“BITTER RICE” 1948 directed by Vittorio De Sica – Italian cinema. (review by Katherine “Kate” Pulzone
I saw this movie years ago back in New Jersey, before cable hit the population and was glued to the story. I am pleased to see you can purchase this rare gem of a film.
This is a fascinating Italian cinema right after World War II. Sylvana Mangano is gorgeous as a bad girl who joins the small army of "rice girls" who suffer through back-breaking work to earn extra money during the rice season. Vittoria Gassman is sexy as an evil con-man. Typical great camera work and earthy as Italian post-war cinema was after WWII. The performances were terrific and so real, you forgot it was a movie but felt like a home movie from a local.

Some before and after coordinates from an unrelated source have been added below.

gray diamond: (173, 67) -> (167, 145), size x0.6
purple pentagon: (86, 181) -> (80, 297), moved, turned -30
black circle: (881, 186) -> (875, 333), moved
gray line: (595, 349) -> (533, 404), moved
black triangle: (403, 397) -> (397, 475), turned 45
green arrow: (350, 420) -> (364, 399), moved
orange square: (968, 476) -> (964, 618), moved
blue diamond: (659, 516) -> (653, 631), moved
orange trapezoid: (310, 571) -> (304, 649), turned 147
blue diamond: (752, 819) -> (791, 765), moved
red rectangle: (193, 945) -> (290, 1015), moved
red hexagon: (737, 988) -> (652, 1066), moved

This movie was also one of Italy's most commercially successful films and packed theaters around the world despite being banned by the Legion of Decency in the United States. (The word “bra” was actually spoken which was considered a no-no back then.) Foreign movies that reach the U.S. stay on the “top” showing list longer because of the time it’s in theaters world-wide, however, it enhanced the popularity because it was in movie theaters for so long. Although this movie was intended to show the harsh conditions endured by women laboring in Italy's rice fields, the film's enormous popularity was largely because of the erotic young Silvana Mangano. (She was a former Miss Rome) and became a star overnight for her debut as an impoverished yet voluptuous laborer who turns down the chance to emigrate to a better life in South America in favor of a steamy affair with her best friend's lover.
If you can get your hands on this movie, please rent it, buy it – try Netflix, Barnes & Noble, Critics Choice or the many movie houses. Make sure it’s adaptable to the U.S. VCR’s or DVD players. Also, don’t get the English dubbed version but rather get it in Italian with English subtitles. (I recommend this for all Italian films – dubbed in English gets lost in translation.)